Forgiveness in Auschwitz
It’s hard to get through life without being hurt. Let’s just get real. What could you forgive? Could you forgive the boy who gets your precious daughter pregnant? Could you forgive the drunk driver who kills your family? The terrorist who claimed innocent lives? Or how about Julian Stratenschulte for what he did? Oh you don’t know who he is? He is the guard who worked at Auschwitz on trial on 300,000 counts of accessory to murder.
In his story he shares such details of infants. He said left behind on the platform was a crying infant.
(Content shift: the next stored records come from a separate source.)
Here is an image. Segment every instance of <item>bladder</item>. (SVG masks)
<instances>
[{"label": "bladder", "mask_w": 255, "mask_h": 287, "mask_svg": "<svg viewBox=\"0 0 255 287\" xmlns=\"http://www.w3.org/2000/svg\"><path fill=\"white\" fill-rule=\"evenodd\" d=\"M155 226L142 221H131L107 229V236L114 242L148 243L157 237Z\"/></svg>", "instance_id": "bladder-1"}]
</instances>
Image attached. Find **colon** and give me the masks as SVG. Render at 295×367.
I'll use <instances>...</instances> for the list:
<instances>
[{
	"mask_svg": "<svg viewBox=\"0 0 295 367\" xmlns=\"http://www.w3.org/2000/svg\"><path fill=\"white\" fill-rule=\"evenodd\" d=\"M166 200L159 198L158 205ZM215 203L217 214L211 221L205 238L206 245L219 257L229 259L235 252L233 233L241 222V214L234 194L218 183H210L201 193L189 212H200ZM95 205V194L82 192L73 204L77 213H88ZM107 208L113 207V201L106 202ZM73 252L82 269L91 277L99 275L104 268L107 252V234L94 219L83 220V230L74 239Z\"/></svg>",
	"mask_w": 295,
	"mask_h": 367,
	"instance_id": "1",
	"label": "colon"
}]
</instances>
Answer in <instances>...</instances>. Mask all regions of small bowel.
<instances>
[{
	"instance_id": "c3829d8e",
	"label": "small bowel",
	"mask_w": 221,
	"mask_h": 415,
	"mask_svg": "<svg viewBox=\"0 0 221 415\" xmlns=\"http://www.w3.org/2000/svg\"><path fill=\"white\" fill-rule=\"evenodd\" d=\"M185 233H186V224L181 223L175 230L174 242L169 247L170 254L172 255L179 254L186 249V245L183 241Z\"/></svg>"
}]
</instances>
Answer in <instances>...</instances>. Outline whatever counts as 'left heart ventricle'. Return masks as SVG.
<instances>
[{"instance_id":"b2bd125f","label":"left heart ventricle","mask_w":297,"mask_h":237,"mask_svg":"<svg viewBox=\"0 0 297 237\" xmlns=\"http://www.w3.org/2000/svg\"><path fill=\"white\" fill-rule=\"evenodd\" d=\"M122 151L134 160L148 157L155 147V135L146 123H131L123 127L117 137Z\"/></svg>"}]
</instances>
As the child cried, one of the now 93-year-old Oskar Groening’s fellow SS officers approached it, grabbed it by the leg, dashed its head against a nearby truck, then tossed the lifeless body into the truck.
As horrific as that story is, what might have been more shocking was Groening’s next observation.
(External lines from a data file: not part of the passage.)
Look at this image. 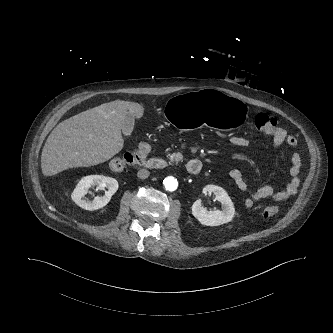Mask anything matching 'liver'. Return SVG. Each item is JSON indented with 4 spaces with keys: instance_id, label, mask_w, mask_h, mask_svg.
<instances>
[{
    "instance_id": "liver-1",
    "label": "liver",
    "mask_w": 333,
    "mask_h": 333,
    "mask_svg": "<svg viewBox=\"0 0 333 333\" xmlns=\"http://www.w3.org/2000/svg\"><path fill=\"white\" fill-rule=\"evenodd\" d=\"M130 113L143 116L141 104L115 100L81 112L59 123L48 136L41 155L45 176L73 167L94 166L122 150V123Z\"/></svg>"
}]
</instances>
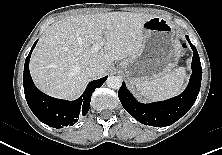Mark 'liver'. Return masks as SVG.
<instances>
[{"label":"liver","mask_w":222,"mask_h":155,"mask_svg":"<svg viewBox=\"0 0 222 155\" xmlns=\"http://www.w3.org/2000/svg\"><path fill=\"white\" fill-rule=\"evenodd\" d=\"M153 15L107 12L68 16L53 23L41 36L31 56L35 84L57 98H73L89 81L86 67L97 64L106 74L115 60L144 47L143 24ZM103 42L95 52L93 45Z\"/></svg>","instance_id":"liver-1"}]
</instances>
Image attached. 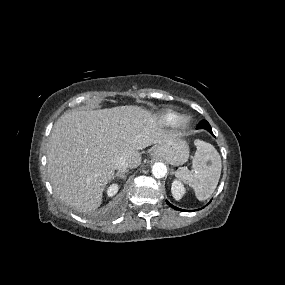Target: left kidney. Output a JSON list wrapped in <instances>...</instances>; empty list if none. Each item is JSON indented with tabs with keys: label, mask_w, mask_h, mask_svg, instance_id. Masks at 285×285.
Segmentation results:
<instances>
[{
	"label": "left kidney",
	"mask_w": 285,
	"mask_h": 285,
	"mask_svg": "<svg viewBox=\"0 0 285 285\" xmlns=\"http://www.w3.org/2000/svg\"><path fill=\"white\" fill-rule=\"evenodd\" d=\"M171 192L176 200H180L186 193V189L180 181L174 180L172 183Z\"/></svg>",
	"instance_id": "obj_1"
}]
</instances>
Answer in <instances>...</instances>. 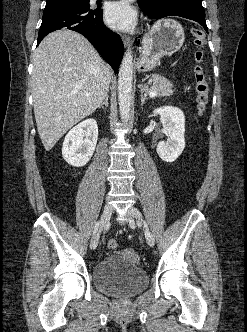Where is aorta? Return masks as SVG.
I'll list each match as a JSON object with an SVG mask.
<instances>
[{
    "instance_id": "aorta-1",
    "label": "aorta",
    "mask_w": 247,
    "mask_h": 332,
    "mask_svg": "<svg viewBox=\"0 0 247 332\" xmlns=\"http://www.w3.org/2000/svg\"><path fill=\"white\" fill-rule=\"evenodd\" d=\"M133 82V55L130 49L124 54L118 76V100L120 116L124 123L130 118Z\"/></svg>"
}]
</instances>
“I don’t know what else I could have expected the guard to do with the baby,” he mused. “I suppose he could have shot it, though.”
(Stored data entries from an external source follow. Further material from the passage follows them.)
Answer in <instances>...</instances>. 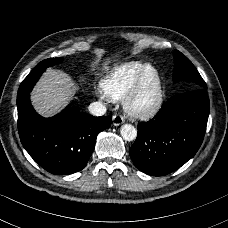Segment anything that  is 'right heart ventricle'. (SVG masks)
Returning <instances> with one entry per match:
<instances>
[{
    "mask_svg": "<svg viewBox=\"0 0 228 228\" xmlns=\"http://www.w3.org/2000/svg\"><path fill=\"white\" fill-rule=\"evenodd\" d=\"M149 66V63L142 61H127L114 66L101 81L102 96L110 101L124 99L140 74Z\"/></svg>",
    "mask_w": 228,
    "mask_h": 228,
    "instance_id": "1",
    "label": "right heart ventricle"
}]
</instances>
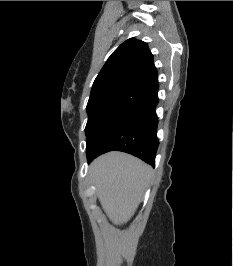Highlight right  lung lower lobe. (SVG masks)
<instances>
[{
    "label": "right lung lower lobe",
    "instance_id": "obj_1",
    "mask_svg": "<svg viewBox=\"0 0 233 266\" xmlns=\"http://www.w3.org/2000/svg\"><path fill=\"white\" fill-rule=\"evenodd\" d=\"M158 86L124 119L103 141L97 150L87 155L88 162L112 150L132 154L154 166L158 148L156 136L158 118L155 108L158 103Z\"/></svg>",
    "mask_w": 233,
    "mask_h": 266
}]
</instances>
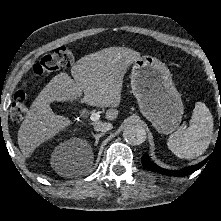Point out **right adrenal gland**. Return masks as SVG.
<instances>
[{
    "instance_id": "2a0ac1e0",
    "label": "right adrenal gland",
    "mask_w": 221,
    "mask_h": 221,
    "mask_svg": "<svg viewBox=\"0 0 221 221\" xmlns=\"http://www.w3.org/2000/svg\"><path fill=\"white\" fill-rule=\"evenodd\" d=\"M91 134H92V136L95 138V144H94L95 146L98 144L99 138L104 135V133L94 134L93 132H92Z\"/></svg>"
}]
</instances>
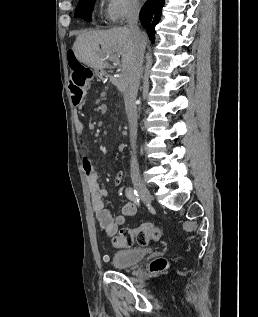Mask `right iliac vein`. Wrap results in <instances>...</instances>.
<instances>
[{"mask_svg": "<svg viewBox=\"0 0 258 317\" xmlns=\"http://www.w3.org/2000/svg\"><path fill=\"white\" fill-rule=\"evenodd\" d=\"M133 184L138 192L139 197L143 199V203L146 205V207H151L152 197L148 187H146L141 179H134Z\"/></svg>", "mask_w": 258, "mask_h": 317, "instance_id": "right-iliac-vein-1", "label": "right iliac vein"}]
</instances>
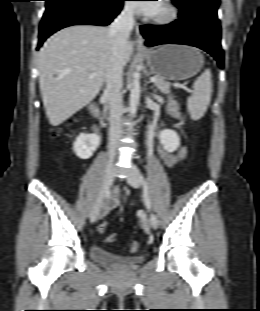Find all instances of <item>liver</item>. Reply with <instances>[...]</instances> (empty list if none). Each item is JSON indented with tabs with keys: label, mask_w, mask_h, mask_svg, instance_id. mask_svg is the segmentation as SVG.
<instances>
[{
	"label": "liver",
	"mask_w": 260,
	"mask_h": 311,
	"mask_svg": "<svg viewBox=\"0 0 260 311\" xmlns=\"http://www.w3.org/2000/svg\"><path fill=\"white\" fill-rule=\"evenodd\" d=\"M108 27L75 25L51 36L39 52V85L46 115L58 126L99 93L113 66L114 38ZM133 44L124 47V65ZM97 73L95 77H90Z\"/></svg>",
	"instance_id": "liver-1"
}]
</instances>
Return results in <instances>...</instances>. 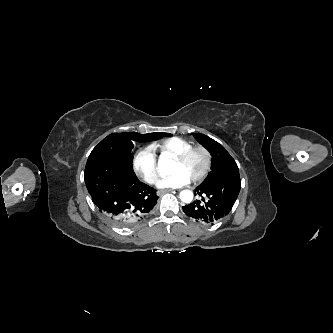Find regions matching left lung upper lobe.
<instances>
[{
	"mask_svg": "<svg viewBox=\"0 0 333 333\" xmlns=\"http://www.w3.org/2000/svg\"><path fill=\"white\" fill-rule=\"evenodd\" d=\"M193 136L213 157L212 171L201 185H209L214 181L230 176H239V170L235 160L221 144L203 134L197 133L193 134Z\"/></svg>",
	"mask_w": 333,
	"mask_h": 333,
	"instance_id": "1",
	"label": "left lung upper lobe"
}]
</instances>
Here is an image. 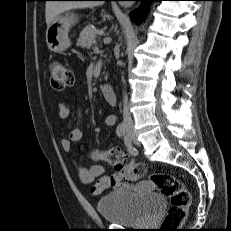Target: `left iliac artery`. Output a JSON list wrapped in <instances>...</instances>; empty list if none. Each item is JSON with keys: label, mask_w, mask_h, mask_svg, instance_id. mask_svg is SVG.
<instances>
[{"label": "left iliac artery", "mask_w": 231, "mask_h": 231, "mask_svg": "<svg viewBox=\"0 0 231 231\" xmlns=\"http://www.w3.org/2000/svg\"><path fill=\"white\" fill-rule=\"evenodd\" d=\"M124 143L129 151L130 154L132 155H136L137 154V150L133 147L132 145V140L129 134H126L124 136Z\"/></svg>", "instance_id": "left-iliac-artery-1"}]
</instances>
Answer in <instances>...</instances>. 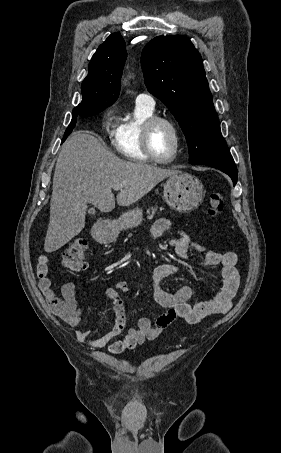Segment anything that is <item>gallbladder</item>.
I'll use <instances>...</instances> for the list:
<instances>
[{
	"label": "gallbladder",
	"instance_id": "1",
	"mask_svg": "<svg viewBox=\"0 0 281 453\" xmlns=\"http://www.w3.org/2000/svg\"><path fill=\"white\" fill-rule=\"evenodd\" d=\"M94 212H96L95 208H90L89 214H94Z\"/></svg>",
	"mask_w": 281,
	"mask_h": 453
}]
</instances>
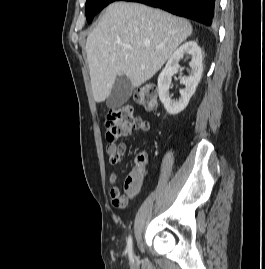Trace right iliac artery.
Segmentation results:
<instances>
[{"label":"right iliac artery","mask_w":265,"mask_h":269,"mask_svg":"<svg viewBox=\"0 0 265 269\" xmlns=\"http://www.w3.org/2000/svg\"><path fill=\"white\" fill-rule=\"evenodd\" d=\"M127 252H128V255H129V258L131 261H133V252H132V237L129 236L128 237V240H127Z\"/></svg>","instance_id":"obj_1"}]
</instances>
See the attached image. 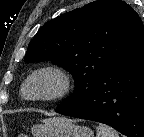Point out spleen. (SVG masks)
Listing matches in <instances>:
<instances>
[{
    "label": "spleen",
    "instance_id": "spleen-1",
    "mask_svg": "<svg viewBox=\"0 0 144 137\" xmlns=\"http://www.w3.org/2000/svg\"><path fill=\"white\" fill-rule=\"evenodd\" d=\"M96 130L97 137H119V134L116 130L102 123L98 124Z\"/></svg>",
    "mask_w": 144,
    "mask_h": 137
}]
</instances>
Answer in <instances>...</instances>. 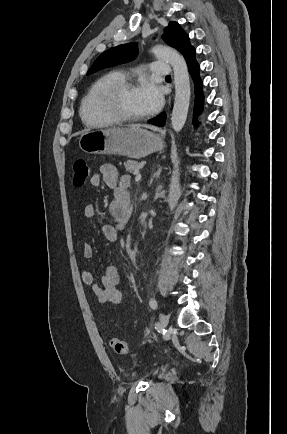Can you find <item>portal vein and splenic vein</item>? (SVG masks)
<instances>
[{
	"instance_id": "obj_1",
	"label": "portal vein and splenic vein",
	"mask_w": 287,
	"mask_h": 434,
	"mask_svg": "<svg viewBox=\"0 0 287 434\" xmlns=\"http://www.w3.org/2000/svg\"><path fill=\"white\" fill-rule=\"evenodd\" d=\"M141 177H142V175L139 171L135 173V181L136 182H139L141 180Z\"/></svg>"
}]
</instances>
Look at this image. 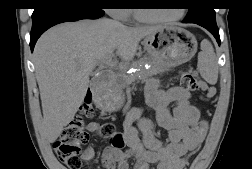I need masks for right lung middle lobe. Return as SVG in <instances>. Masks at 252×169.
<instances>
[{
    "label": "right lung middle lobe",
    "instance_id": "obj_1",
    "mask_svg": "<svg viewBox=\"0 0 252 169\" xmlns=\"http://www.w3.org/2000/svg\"><path fill=\"white\" fill-rule=\"evenodd\" d=\"M102 1L103 0H76V2L80 4H84L96 9H102ZM48 0H38L36 4L35 10L41 8L42 6L46 5Z\"/></svg>",
    "mask_w": 252,
    "mask_h": 169
}]
</instances>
Could you forgive that? Could you see beyond the acts that destroyed so many to see the pain and heart condition of another? Or does that matter?
The most difficult part of forgiveness is getting to a place of breaking self away from what the act was that needs to be forgiven. People are ignorant. None are immune. Not Julian Stratenschulte. Not even you. What someone did to you hurt. No one is doubting that. It hurt. There is pain. The length of time you allow that pain to be in your heart, soul and mind is all on you. Let us not forget too what you too have done to others may be deemed unforgivable. But is it really? It may be so by those who are still harboring the pain and unforgiveness; but the truth is that what others decide to hold on to is none of your business.
What has been done to you and what you have done to someone else can be forgiven. It can be! Jesus came to set the captives free. This means ‘you’ too! It doesn’t matter if you are were a stripper, addicted to pornography, cheater, murderer; or even terrorist. There is forgiveness and the most unforgivable act can be forgiven. All you have to do is get to a place of receiving it. No one knows what is in your heart or what your motives are. God knows. In the situation of Julian Stratenschulte; God knows his motives. God knows his heart. God knows if he has sought forgiveness.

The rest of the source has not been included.